Thursday, July 2, 2009

The Unforgiving Minute

In tenth grade I memorized Rudyard Kipling’s poem If; so, when I heard the title of Craig Mullaney’s book The Unforgiving Minute I immediately understood the reference and the feeling he was trying invoke. The Unforgiving Minute is a window into a world that I’ve only seen portrayed in movies. Mullaney covers his life from the time he entered West Point, through his years in Oxford, his deployment to Afghanistan and then his return to the US.
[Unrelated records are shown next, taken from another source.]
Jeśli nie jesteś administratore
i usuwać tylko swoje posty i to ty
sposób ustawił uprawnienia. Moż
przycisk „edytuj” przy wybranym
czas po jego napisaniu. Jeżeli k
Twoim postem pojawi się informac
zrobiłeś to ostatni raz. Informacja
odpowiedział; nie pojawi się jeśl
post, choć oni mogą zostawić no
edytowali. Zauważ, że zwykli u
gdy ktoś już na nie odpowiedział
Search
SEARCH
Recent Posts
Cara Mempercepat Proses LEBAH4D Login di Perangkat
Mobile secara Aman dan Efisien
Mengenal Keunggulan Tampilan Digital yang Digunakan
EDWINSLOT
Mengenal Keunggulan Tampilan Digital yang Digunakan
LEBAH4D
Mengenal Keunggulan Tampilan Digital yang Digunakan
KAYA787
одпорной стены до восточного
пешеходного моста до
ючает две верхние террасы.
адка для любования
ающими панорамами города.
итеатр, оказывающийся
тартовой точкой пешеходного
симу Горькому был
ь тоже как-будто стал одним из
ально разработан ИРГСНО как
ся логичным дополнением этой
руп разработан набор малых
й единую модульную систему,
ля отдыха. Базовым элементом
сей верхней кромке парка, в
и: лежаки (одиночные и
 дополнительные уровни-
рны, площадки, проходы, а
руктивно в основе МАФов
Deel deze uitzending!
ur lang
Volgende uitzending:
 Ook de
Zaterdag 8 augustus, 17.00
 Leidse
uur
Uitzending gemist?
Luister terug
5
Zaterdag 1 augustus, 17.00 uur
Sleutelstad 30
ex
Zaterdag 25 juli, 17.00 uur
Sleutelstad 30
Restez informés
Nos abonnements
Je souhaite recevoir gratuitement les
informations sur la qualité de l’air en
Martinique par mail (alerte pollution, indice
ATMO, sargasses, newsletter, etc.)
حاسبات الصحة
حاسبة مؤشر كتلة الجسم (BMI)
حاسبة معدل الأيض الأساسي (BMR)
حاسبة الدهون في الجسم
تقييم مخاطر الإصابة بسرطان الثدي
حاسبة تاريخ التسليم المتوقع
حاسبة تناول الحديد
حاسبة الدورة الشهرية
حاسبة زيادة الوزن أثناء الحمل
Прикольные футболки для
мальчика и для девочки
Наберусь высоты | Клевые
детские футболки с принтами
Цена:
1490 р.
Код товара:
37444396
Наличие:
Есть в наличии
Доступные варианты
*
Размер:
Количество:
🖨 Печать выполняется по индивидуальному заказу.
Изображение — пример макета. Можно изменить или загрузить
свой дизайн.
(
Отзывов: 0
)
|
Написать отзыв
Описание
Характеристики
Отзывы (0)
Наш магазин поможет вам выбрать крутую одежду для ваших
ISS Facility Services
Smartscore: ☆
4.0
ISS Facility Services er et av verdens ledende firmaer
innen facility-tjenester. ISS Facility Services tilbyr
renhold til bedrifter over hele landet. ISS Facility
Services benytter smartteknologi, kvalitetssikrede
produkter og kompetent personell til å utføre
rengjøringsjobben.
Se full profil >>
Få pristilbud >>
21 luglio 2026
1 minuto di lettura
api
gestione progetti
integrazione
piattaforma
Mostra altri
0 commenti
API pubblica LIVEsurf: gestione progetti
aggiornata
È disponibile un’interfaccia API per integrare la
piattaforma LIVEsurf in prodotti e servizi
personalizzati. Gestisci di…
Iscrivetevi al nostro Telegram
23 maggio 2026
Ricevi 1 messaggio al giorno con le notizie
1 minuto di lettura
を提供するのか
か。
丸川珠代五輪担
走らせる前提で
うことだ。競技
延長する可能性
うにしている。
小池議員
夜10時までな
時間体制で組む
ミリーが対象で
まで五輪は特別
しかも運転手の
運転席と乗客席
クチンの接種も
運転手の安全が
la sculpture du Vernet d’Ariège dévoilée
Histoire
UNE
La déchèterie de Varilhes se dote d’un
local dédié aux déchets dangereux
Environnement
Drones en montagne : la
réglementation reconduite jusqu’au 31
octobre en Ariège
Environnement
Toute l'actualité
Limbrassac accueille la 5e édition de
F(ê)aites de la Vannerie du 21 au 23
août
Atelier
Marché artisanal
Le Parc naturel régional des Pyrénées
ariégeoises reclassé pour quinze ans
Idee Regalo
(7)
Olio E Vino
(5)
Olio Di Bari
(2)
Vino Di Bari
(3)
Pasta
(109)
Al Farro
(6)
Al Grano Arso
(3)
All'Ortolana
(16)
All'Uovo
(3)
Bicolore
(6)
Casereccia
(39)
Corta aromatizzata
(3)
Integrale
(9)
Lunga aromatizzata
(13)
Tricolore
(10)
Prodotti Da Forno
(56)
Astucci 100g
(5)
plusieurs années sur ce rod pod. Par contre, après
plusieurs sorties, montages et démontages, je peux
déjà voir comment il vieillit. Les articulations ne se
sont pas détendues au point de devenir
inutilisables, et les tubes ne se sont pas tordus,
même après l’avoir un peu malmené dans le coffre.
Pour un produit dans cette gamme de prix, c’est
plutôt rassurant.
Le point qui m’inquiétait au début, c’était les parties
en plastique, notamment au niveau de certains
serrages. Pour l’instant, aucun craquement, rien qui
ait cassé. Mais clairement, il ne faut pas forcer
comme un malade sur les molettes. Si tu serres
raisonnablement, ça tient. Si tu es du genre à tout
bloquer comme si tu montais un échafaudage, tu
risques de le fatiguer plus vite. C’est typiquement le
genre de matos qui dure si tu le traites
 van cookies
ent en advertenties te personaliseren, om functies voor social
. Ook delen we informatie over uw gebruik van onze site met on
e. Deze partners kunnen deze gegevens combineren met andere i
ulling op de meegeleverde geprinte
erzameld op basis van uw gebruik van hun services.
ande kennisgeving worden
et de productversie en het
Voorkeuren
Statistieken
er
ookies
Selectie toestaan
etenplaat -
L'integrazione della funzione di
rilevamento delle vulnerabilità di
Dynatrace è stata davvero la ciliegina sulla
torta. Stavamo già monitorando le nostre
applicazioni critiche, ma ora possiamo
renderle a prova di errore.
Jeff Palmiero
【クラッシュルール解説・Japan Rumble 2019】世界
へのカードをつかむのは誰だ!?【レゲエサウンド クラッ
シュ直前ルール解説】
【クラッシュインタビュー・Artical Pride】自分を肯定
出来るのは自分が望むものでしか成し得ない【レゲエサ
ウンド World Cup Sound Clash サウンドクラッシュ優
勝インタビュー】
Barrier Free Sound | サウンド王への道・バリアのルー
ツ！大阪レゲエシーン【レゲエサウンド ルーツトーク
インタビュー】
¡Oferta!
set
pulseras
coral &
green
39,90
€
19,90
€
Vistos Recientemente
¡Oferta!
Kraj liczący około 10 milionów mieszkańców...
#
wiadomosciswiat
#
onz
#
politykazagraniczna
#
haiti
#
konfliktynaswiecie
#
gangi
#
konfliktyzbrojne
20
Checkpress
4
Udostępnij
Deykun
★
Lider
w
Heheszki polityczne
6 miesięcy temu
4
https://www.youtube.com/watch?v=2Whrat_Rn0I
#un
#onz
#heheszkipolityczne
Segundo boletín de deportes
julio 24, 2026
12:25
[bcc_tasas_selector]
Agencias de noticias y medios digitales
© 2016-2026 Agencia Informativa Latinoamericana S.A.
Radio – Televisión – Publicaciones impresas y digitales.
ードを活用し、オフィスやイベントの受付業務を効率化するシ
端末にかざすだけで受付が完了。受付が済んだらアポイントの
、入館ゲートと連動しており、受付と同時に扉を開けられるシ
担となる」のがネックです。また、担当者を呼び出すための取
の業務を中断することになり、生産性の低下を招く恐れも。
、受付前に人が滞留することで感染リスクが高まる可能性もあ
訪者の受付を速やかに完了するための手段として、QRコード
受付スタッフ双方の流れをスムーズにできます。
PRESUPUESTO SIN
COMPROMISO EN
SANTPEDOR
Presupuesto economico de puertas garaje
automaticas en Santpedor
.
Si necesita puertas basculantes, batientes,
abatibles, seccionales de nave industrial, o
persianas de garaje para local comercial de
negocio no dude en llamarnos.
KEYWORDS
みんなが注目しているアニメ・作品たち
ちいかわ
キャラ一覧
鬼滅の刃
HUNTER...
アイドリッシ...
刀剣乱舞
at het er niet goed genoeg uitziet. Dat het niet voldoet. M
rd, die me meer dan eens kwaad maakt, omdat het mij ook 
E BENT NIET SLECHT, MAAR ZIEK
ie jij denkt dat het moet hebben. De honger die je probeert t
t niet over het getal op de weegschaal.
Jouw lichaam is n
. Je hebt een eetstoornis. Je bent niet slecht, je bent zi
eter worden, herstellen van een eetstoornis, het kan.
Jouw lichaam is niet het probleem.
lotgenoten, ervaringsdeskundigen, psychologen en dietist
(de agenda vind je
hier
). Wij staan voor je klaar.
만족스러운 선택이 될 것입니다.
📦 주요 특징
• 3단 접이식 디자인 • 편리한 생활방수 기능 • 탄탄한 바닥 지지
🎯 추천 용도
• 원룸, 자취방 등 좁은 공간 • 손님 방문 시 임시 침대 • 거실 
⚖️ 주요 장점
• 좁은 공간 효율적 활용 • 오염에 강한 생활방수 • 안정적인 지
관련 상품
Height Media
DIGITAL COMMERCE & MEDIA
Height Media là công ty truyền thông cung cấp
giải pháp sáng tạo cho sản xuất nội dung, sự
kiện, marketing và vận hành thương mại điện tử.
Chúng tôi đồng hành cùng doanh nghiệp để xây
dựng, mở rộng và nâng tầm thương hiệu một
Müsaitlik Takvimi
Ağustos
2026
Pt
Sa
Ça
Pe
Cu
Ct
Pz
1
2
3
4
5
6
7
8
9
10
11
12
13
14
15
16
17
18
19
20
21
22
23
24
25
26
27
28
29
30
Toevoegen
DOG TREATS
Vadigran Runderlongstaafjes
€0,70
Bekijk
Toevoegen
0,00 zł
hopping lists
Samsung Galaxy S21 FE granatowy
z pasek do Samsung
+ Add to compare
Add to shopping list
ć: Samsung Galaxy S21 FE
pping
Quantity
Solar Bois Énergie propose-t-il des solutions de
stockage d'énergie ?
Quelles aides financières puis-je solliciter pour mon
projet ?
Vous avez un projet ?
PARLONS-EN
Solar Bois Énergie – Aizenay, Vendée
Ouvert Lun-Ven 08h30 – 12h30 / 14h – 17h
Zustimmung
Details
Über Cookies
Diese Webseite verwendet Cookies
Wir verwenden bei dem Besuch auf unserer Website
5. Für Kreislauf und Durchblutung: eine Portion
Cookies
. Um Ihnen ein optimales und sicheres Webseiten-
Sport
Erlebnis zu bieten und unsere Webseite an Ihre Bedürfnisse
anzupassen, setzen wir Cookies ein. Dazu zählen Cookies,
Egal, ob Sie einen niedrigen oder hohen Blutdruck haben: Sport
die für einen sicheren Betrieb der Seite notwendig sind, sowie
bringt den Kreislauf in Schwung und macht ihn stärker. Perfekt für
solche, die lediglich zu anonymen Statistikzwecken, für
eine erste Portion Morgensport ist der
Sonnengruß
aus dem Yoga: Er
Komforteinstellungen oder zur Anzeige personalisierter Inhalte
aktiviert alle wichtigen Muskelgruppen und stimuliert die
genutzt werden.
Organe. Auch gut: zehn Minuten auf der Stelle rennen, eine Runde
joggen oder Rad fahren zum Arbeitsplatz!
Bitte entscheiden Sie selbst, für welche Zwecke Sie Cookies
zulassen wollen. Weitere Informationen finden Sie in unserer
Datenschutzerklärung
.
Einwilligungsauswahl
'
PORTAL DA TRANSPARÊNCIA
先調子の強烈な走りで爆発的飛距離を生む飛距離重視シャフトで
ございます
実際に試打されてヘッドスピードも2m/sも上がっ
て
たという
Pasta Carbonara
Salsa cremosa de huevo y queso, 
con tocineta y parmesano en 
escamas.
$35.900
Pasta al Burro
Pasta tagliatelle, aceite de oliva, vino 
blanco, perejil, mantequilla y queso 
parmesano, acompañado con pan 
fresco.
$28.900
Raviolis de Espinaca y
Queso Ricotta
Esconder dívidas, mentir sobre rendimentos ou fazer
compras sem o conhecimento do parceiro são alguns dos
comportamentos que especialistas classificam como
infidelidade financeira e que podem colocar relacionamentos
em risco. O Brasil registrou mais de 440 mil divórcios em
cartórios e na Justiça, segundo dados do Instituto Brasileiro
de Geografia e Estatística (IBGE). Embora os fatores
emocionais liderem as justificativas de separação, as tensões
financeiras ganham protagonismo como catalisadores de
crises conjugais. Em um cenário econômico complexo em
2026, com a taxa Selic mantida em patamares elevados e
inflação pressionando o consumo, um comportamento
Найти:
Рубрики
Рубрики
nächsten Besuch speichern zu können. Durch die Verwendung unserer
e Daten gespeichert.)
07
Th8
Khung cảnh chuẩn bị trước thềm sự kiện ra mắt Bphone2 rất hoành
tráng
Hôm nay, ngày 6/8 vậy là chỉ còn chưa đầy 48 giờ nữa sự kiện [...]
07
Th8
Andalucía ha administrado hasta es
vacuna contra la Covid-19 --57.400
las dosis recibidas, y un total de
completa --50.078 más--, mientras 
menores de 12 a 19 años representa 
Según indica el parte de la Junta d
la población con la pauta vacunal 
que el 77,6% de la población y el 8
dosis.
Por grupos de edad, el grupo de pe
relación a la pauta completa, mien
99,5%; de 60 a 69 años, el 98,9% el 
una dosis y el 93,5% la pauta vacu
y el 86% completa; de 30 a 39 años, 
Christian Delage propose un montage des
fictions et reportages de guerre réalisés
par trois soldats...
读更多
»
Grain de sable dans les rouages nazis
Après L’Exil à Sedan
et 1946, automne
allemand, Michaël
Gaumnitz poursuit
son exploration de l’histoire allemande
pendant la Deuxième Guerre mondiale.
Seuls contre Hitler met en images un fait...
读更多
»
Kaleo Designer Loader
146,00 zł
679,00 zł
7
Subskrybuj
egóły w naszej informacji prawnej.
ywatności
I am impressed by his willingness to serve and his desire to do it well. It is a gripping book and at the end I respect those serving in the military even more as I understand now more about their training and military service. Reading this book is well worth the time!

If
by Rudyard Kipling

IF you can keep your head when all about you
Are losing theirs and blaming it on you,
If you can trust yourself when all men doubt you,
But make allowance for their doubting too;
If you can wait and not be tired by waiting,
Or being lied about, don't deal in lies,
Or being hated, don't give way to hating,
And yet don't look too good, nor talk too wise:

If you can dream - and not make dreams your master;
If you can think - and not make thoughts your aim;
If you can meet with Triumph and Disaster
And treat those two impostors just the same;
If you can bear to hear the truth you've spoken
Twisted by knaves to make a trap for fools,
Or watch the things you gave your life to, broken,
And stoop and build 'em up with worn-out tools:

If you can make one heap of all your winnings
And risk it on one turn of pitch-and-toss,
And lose, and start again at your beginnings
And never breathe a word about your loss;
If you can force your heart and nerve and sinew
To serve your turn long after they are gone,
And so hold on when there is nothing in you
Except the Will which says to them: 'Hold on!'

If you can talk with crowds and keep your virtue,
' Or walk with Kings - nor lose the common touch,
if neither foes nor loving friends can hurt you,
If all men count with you, but none too much;
If you can fill the unforgiving minute
With sixty seconds' worth of distance run,
Yours is the Earth and everything that's in it,
And - which is more - you'll be a Man, my son!